▸ **Exercise details**: Once you find the line with "LOCUITORII DIN SÂNTANA AU", transcribe it and all the lines that follow to the end of the data, exactly as written; skip any pictures.

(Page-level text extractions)
####

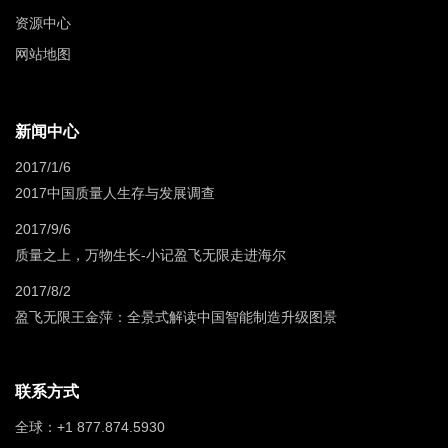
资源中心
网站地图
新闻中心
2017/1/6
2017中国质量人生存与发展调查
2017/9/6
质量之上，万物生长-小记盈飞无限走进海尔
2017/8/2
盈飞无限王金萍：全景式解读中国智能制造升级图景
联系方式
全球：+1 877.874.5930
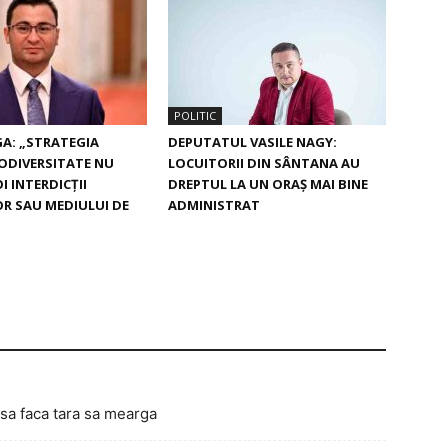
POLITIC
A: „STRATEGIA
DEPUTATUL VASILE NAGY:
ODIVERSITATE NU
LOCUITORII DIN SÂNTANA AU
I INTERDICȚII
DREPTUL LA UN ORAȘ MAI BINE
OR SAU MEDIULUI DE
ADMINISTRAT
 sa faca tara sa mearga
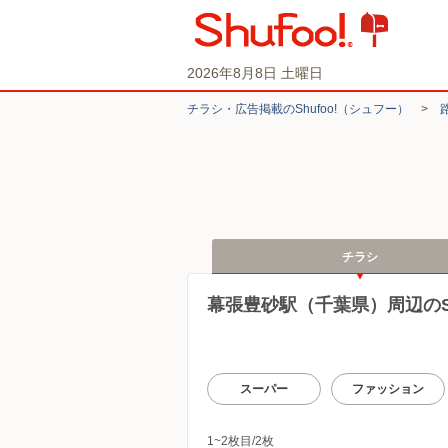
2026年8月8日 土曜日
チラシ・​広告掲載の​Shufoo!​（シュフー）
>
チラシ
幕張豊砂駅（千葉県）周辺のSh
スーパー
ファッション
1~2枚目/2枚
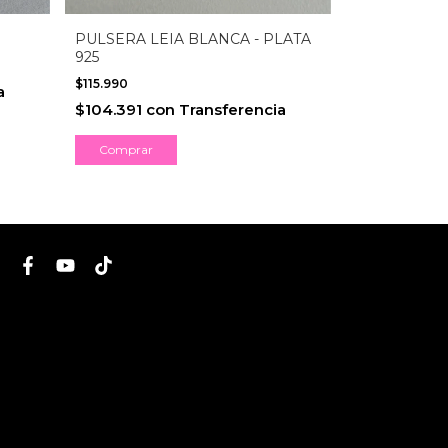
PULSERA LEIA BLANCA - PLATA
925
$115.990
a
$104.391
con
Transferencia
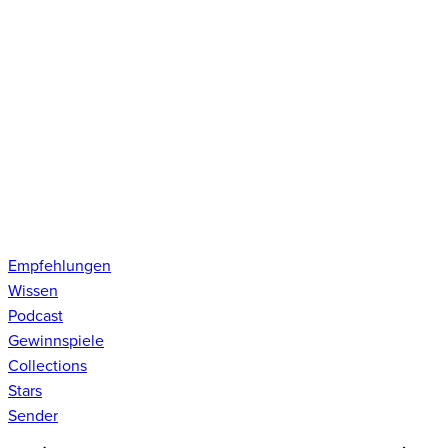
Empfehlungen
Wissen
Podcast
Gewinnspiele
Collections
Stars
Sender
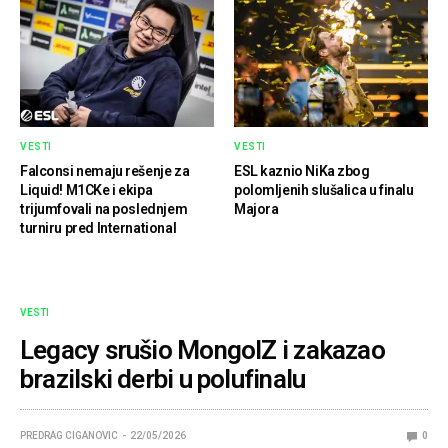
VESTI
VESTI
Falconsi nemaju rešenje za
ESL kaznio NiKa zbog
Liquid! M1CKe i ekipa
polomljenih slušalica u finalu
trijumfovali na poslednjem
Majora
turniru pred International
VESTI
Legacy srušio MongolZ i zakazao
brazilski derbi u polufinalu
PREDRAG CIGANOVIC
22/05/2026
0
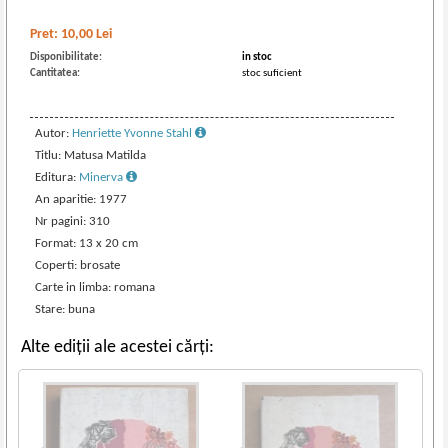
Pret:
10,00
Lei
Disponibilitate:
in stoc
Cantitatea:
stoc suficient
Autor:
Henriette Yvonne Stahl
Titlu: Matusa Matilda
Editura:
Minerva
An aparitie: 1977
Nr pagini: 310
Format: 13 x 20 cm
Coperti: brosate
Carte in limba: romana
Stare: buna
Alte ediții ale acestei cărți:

####

▸ **Response to the task**:
LOCUITORII DIN SÂNTANA AU
I INTERDICȚII
DREPTUL LA UN ORAȘ MAI BINE
OR SAU MEDIULUI DE
ADMINISTRAT
 sa faca tara sa mearga
2026年8月8日 土曜日
チラシ・​広告掲載の​Shufoo!​（シュフー）
>
チラシ
幕張豊砂駅（千葉県）周辺のSh
スーパー
ファッション
1~2枚目/2枚
PULSERA LEIA BLANCA - PLATA
925
$115.990
a
$104.391
con
Transferencia
Empfehlungen
Wissen
Podcast
Gewinnspiele
Collections
Stars
Sender
VESTI
VESTI
Falconsi nemaju rešenje za
ESL kaznio NiKa zbog
Liquid! M1CKe i ekipa
polomljenih slušalica u finalu
trijumfovali na poslednjem
Majora
turniru pred International
VESTI
Legacy srušio MongolZ i zakazao
brazilski derbi u polufinalu
PREDRAG CIGANOVIC
22/05/2026
0
Pret:
10,00
Lei
Disponibilitate:
in stoc
Cantitatea:
stoc suficient
Autor:
Henriette Yvonne Stahl
Titlu: Matusa Matilda
Editura:
Minerva
An aparitie: 1977
Nr pagini: 310
Format: 13 x 20 cm
Coperti: brosate
Carte in limba: romana
Stare: buna
Alte ediții ale acestei cărți:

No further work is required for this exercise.